> [Source data]
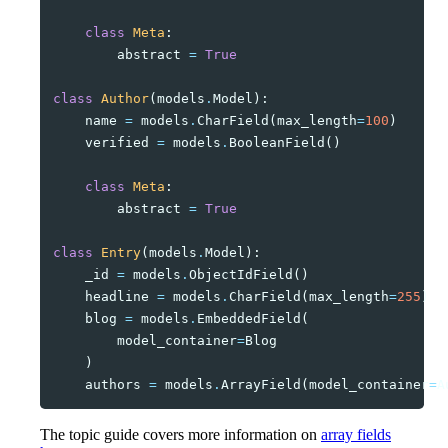
class
Meta
:
abstract
=
True
class
Author
(
models
.
Model
):
name
=
models
.
CharField
(
max_length
=
100
)
verified
=
models
.
BooleanField
()
class
Meta
:
abstract
=
True
class
Entry
(
models
.
Model
):
_id
=
models
.
ObjectIdField
()
headline
=
models
.
CharField
(
max_length
=
255
)
blog
=
models
.
EmbeddedField
(
model_container
=
Blog
)
authors
=
models
.
ArrayField
(
model_container
=
A
The topic guide covers more information on
array fields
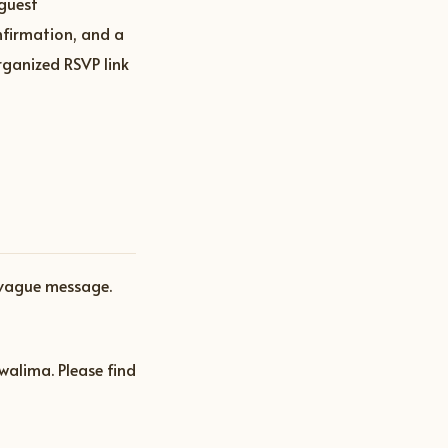
 guest
nfirmation, and a
rganized RSVP link
 vague message.
walima. Please find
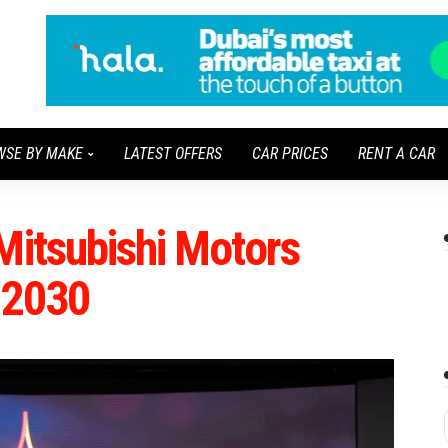
WSE BY MAKE
LATEST OFFERS
CAR PRICES
RENT A CAR
Mitsubishi Motors
 2030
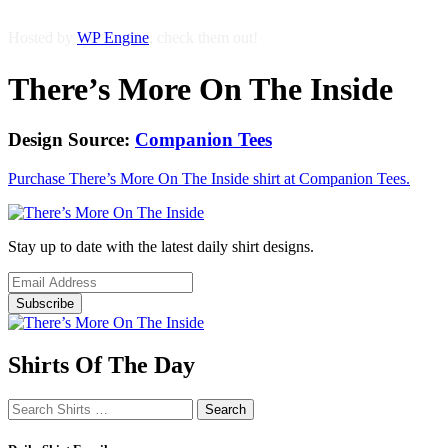
Hosted by
WP Engine
, check them out!
There’s More On The Inside
Design Source:
Companion Tees
Purchase There’s More On The Inside shirt at Companion Tees.
Stay up to date with the latest daily shirt designs.
Shirts Of The Day
Search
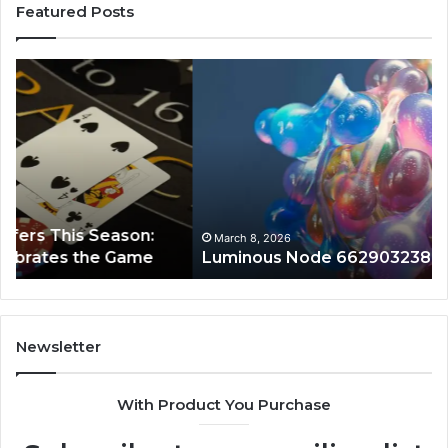
Featured Posts
Luminous
Hi
Node
St
662903238
60
Horizon
Au
Fr
March 8, 2026
Luminous Node 662903238 Horizon
Newsletter
With Product You Purchase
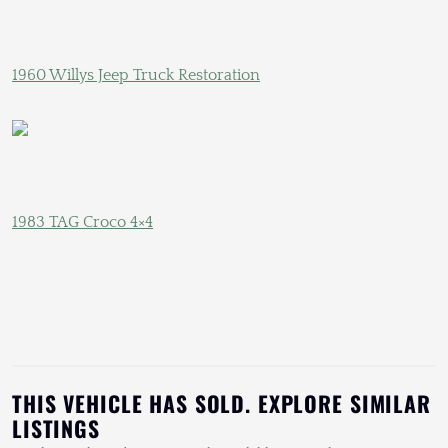
1960 Willys Jeep Truck Restoration
1983 TAG Croco 4×4
THIS VEHICLE HAS SOLD. EXPLORE SIMILAR
LISTINGS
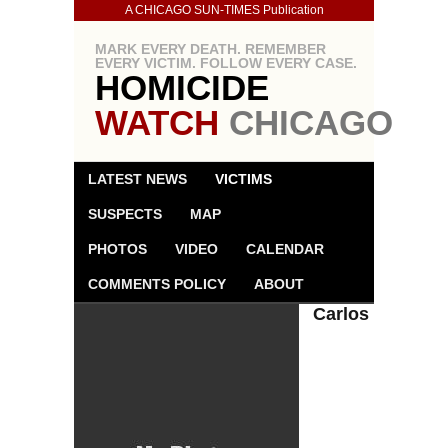
A CHICAGO SUN-TIMES Publication
MARK EVERY DEATH. REMEMBER
EVERY VICTIM. FOLLOW EVERY CASE.
HOMICIDE
WATCH
CHICAGO
LATEST NEWS
VICTIMS
SUSPECTS
MAP
PHOTOS
VIDEO
CALENDAR
COMMENTS POLICY
ABOUT
Carlos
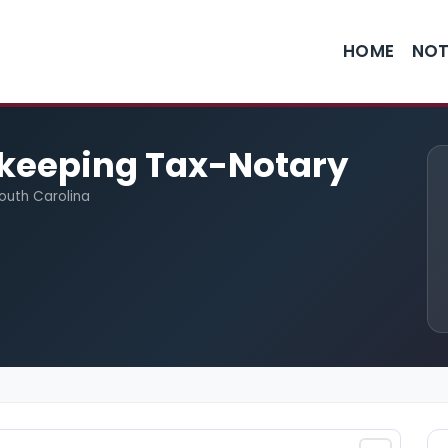
HOME
NOT
keeping Tax-Notary
South Carolina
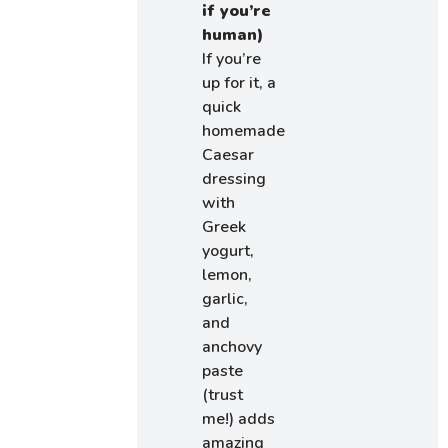
if you’re
human)
If you’re
up for it, a
quick
homemade
Caesar
dressing
with
Greek
yogurt,
lemon,
garlic,
and
anchovy
paste
(trust
me!) adds
amazing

> [What is needed]
Throughout the material above, find each line with "Companion" and return it.

> [Solution for this problem]
Companion Tees
Purchase There’s More On The Inside shirt at Companion Tees.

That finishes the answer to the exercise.